Comment aller chercher les parents ?
Simultanément, avec tout de même une pause sandwich à midi, des ateliers se sont succédés toute la journée dans les amphis – comment aller chercher des parents qui se tiennent en retrait de l’école, comment associer des enseignants qui souvent connaissent mal les milieux les plus précaires, comment impliquer les institutions et les collectivités dont le soutien est indispensable…
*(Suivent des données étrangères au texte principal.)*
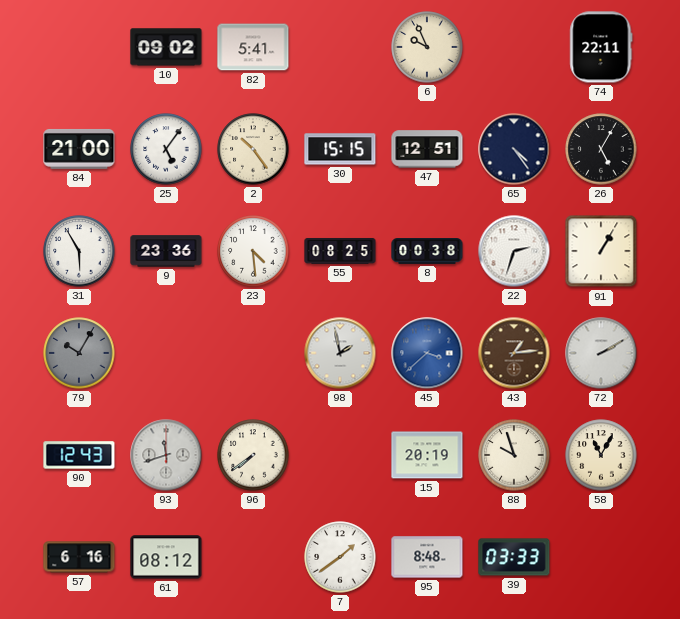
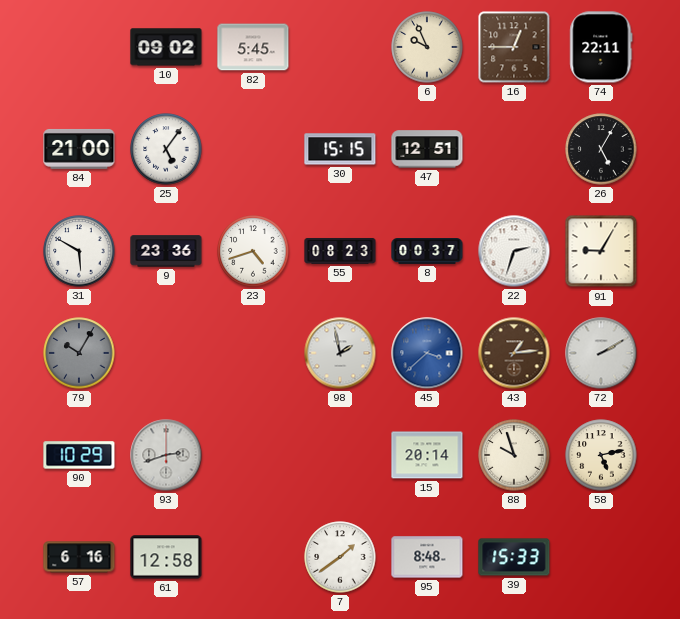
82: 5:41 -> 5:45
16: none -> 12:45
2: 10:24 -> none
65: 4:24 -> none
31: 5:55 -> 5:50
23: 4:29 -> 4:42
55: 08:25 -> 08:23
8: 00:38 -> 00:37
91: 1:05 -> 9:05
90: 12:43 -> 10:29
93: 11:42 -> 2:42
96: 7:39 -> none
15: 20:19 -> 20:14
58: 11:05 -> 5:13
61: 08:12 -> 12:58
39: 03:33 -> 15:33
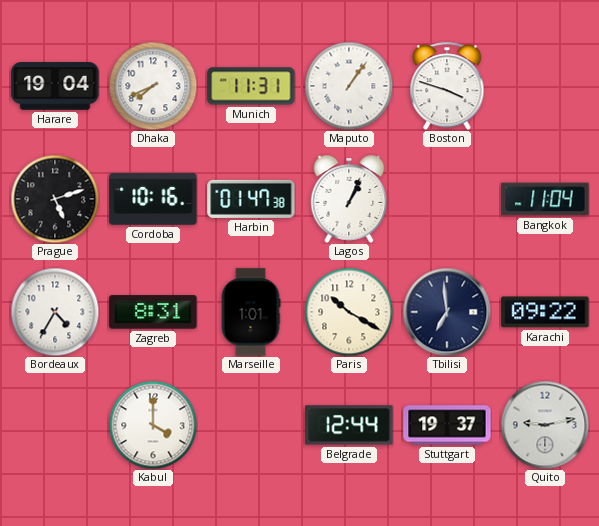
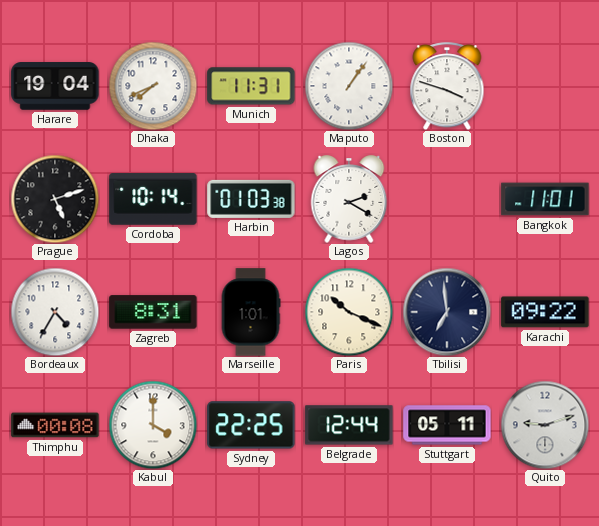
Cordoba: 10:16 -> 10:14
Harbin: 01:47 -> 01:03
Lagos: 1:04 -> 2:20
Bangkok: 11:04 -> 11:01
Paris: 10:20 -> 10:19
Thimphu: none -> 00:08
Sydney: none -> 22:25
Stuttgart: 19:37 -> 05:11
Quito: 9:13 -> 9:12
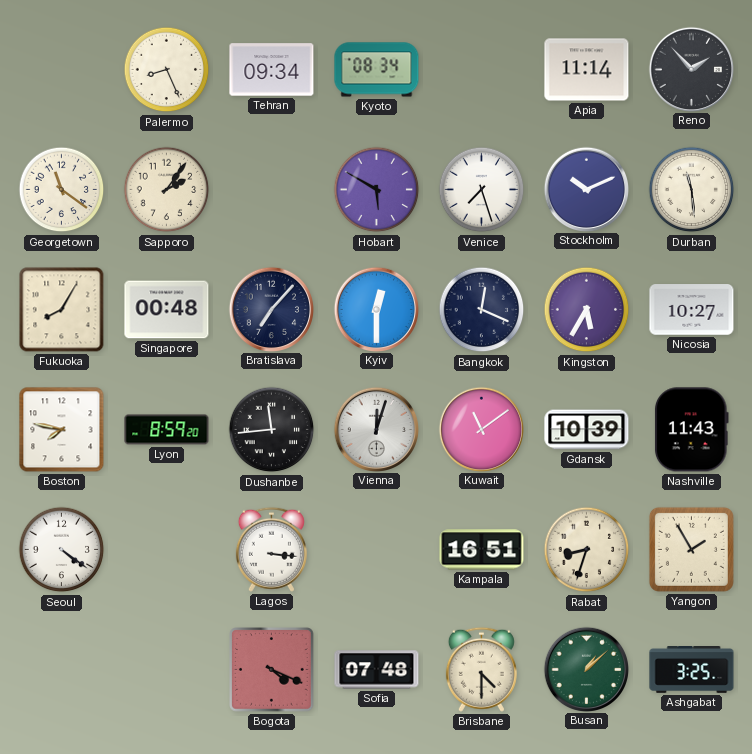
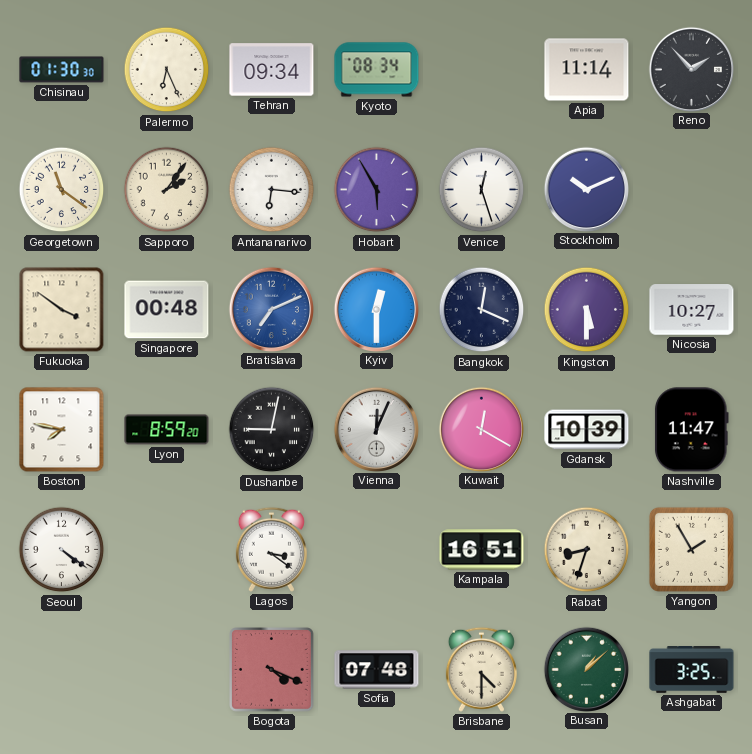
Chisinau: none -> 01:30
Palermo: 8:26 -> 6:26
Antananarivo: none -> 6:16
Hobart: 5:50 -> 5:55
Venice: 7:27 -> 12:27
Durban: 11:29 -> none
Fukuoka: 8:05 -> 3:51
Bratislava: 7:07 -> 7:11
Bratislava dial: navy -> blue
Kingston: 5:35 -> 5:30
Dushanbe: 11:44 -> 9:02
Vienna: 12:03 -> 12:04
Kuwait: 11:09 -> 12:20
Nashville: 11:43 -> 11:47
Lagos: 3:16 -> 3:21
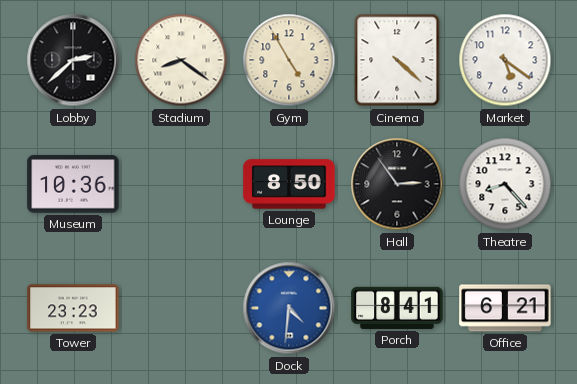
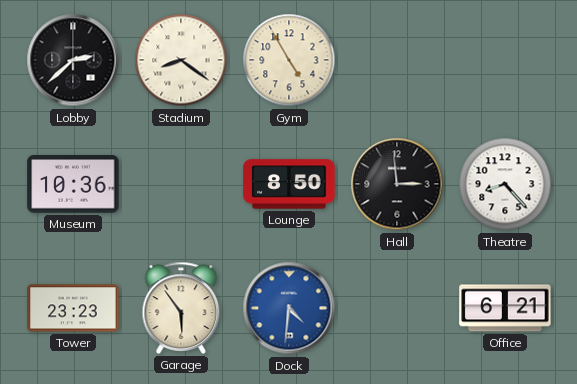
Cinema: 4:22 -> none
Market: 5:21 -> none
Hall: 2:54 -> 2:59
Garage: none -> 5:54
Porch: 8:41 -> none
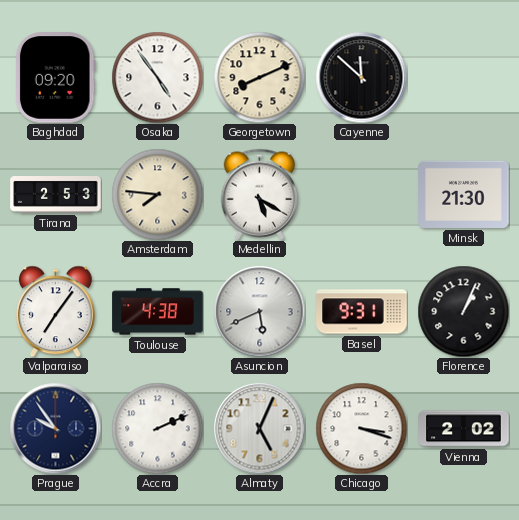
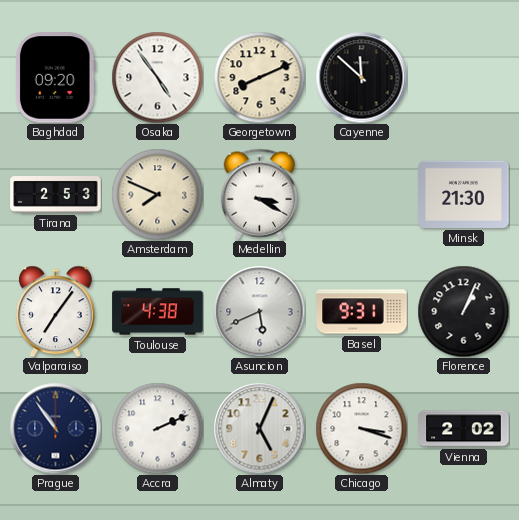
Amsterdam: 7:46 -> 7:49
Medellin: 5:20 -> 3:20
Prague: 9:54 -> 10:54
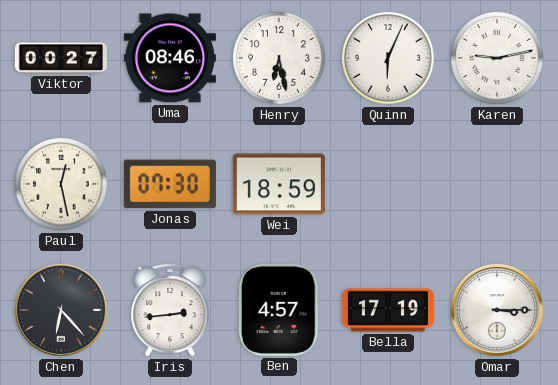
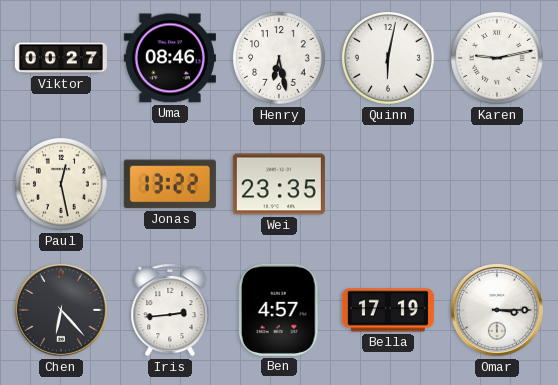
Quinn: 6:04 -> 6:02
Jonas: 07:30 -> 13:22
Wei: 18:59 -> 23:35
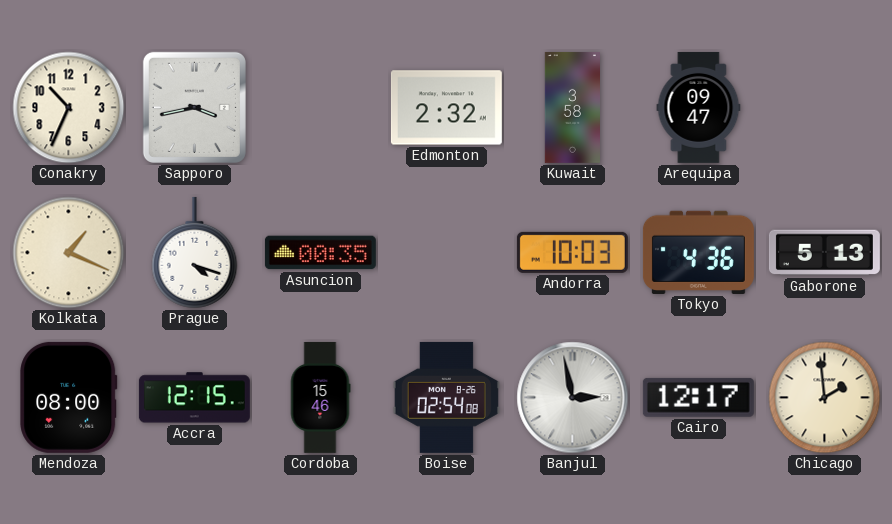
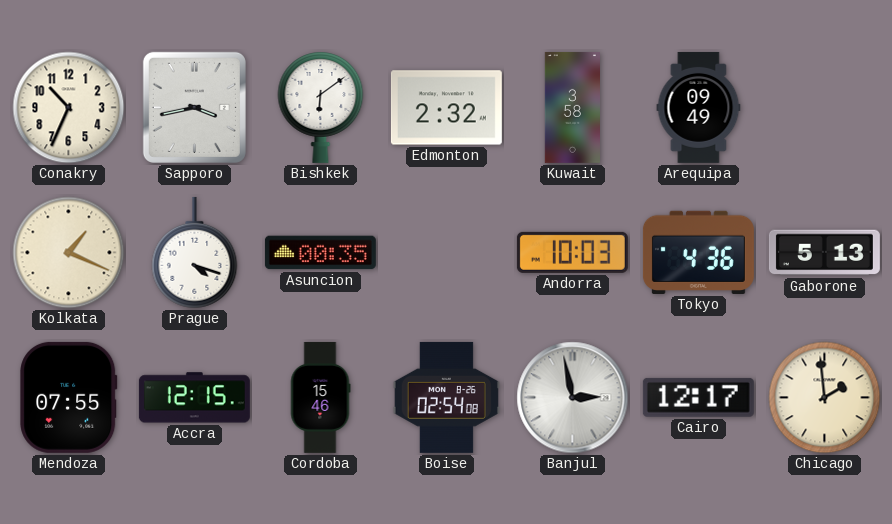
Bishkek: none -> 6:09
Arequipa: 09:47 -> 09:49
Mendoza: 08:00 -> 07:55
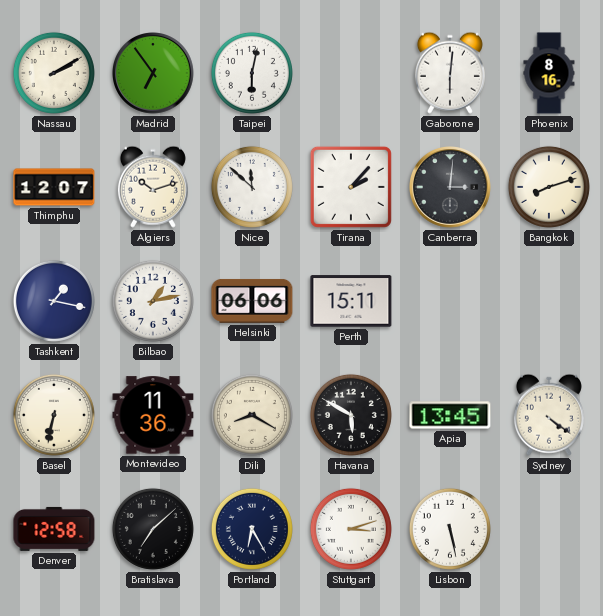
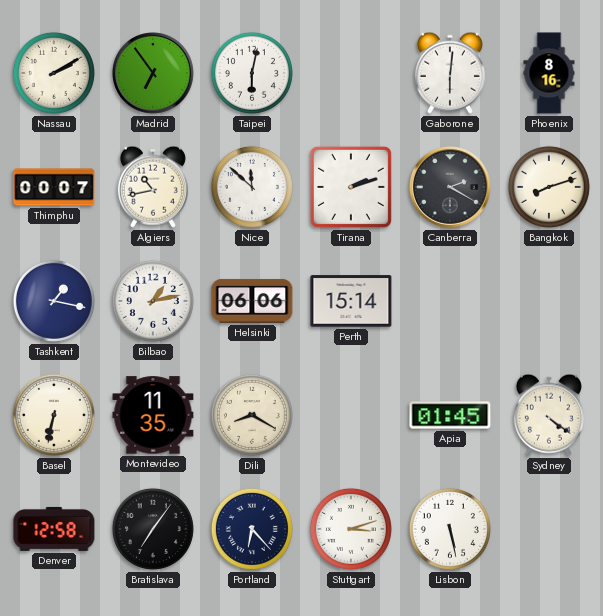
Thimphu: 12:07 -> 00:07
Algiers: 10:12 -> 10:43
Tirana: 2:07 -> 2:12
Canberra: 3:01 -> 2:20
Perth: 15:11 -> 15:14
Montevideo: 11:36 -> 11:35
Havana: 5:50 -> none
Apia: 13:45 -> 01:45
Bratislava: 7:08 -> 7:06
Portland: 6:25 -> 6:23
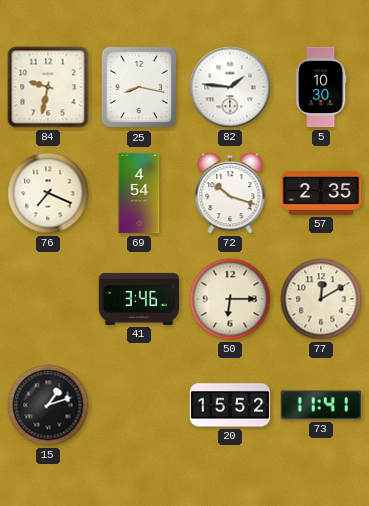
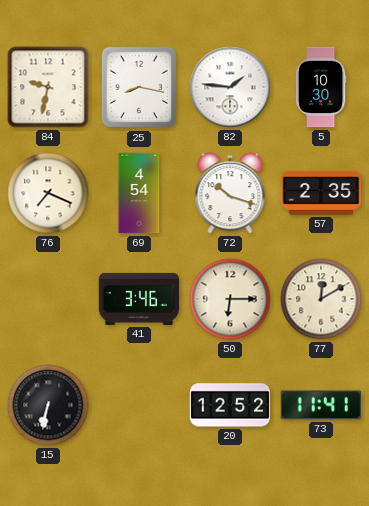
15: 1:12 -> 6:32
20: 15:52 -> 12:52
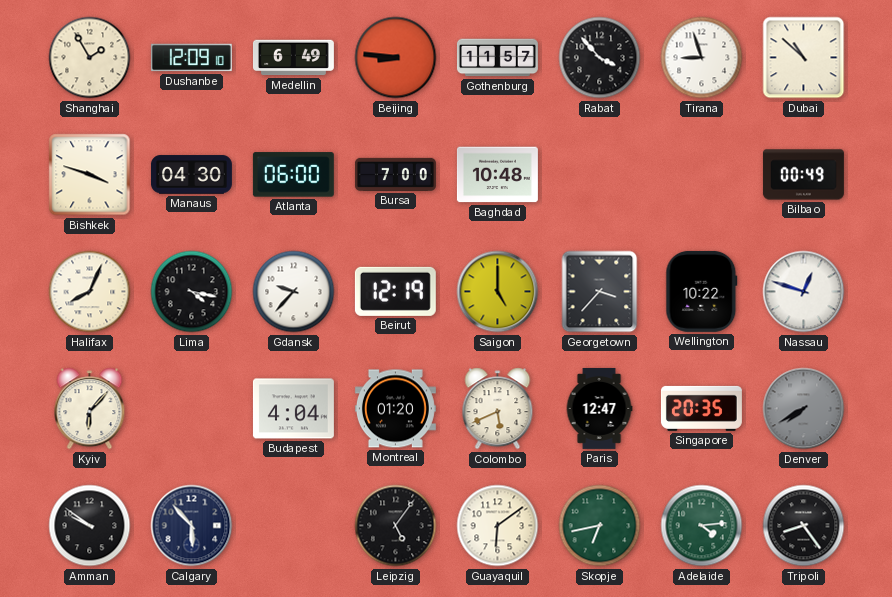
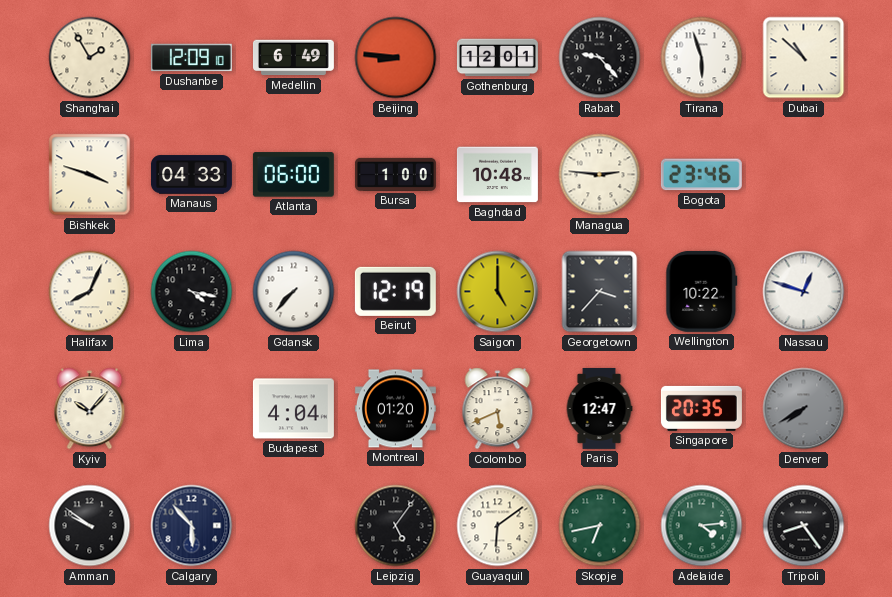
Gothenburg: 11:57 -> 12:01
Rabat: 3:53 -> 9:23
Tirana: 8:57 -> 5:57
Manaus: 04:30 -> 04:33
Bursa: 7:00 -> 1:00
Managua: none -> 2:46
Bogota: none -> 23:46
Bilbao: 00:49 -> none
Gdansk: 9:37 -> 7:37
Kyiv: 6:07 -> 10:07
«Nous avons travaillé en petits groupes de pairs (parents ensemble, enseignants ensemble, etc), explique un père d’élèves militant d’ATD Quart Monde à la sortie d’un atelier, et plusieurs mots sont ressortis dans chacun des groupes : la formation, par exemple, et le respect. Les enseignants n’ont pas la formation professionnelle qu’il faut, quand ils arrivent en Zep, ils ne connaissent rien. Il y a aussi le respect les uns des autres. Par exemple un jeune de 14-15 ans qui marche bien, lorsqu’on sait où il habite, si c’est un mauvais quartier, on l’envoie dans une voie de garage».
Former les parents ?
«Je suis ici car j’attends du concret, je voudrais trouver les moyens de rentrer en contact avec les familles les plus éloignées de l’école, celles que l’on ne voit jamais, explique la présidente de la FCPE d’Ille et Vilaine Brigitte Compain, croisée dans le hall, notre fédération est aussi pour eux, elle pourrait les former, leur expliquer comment fonctionne un conseil de classe, ce qu’est le jeu des relations parents-enseignants, l’idée étant de les rendre acteurs et autonomes. Nous devons aussi former nos propres groupes locaux qui n’ont pas l’habitude de travailler avec eux».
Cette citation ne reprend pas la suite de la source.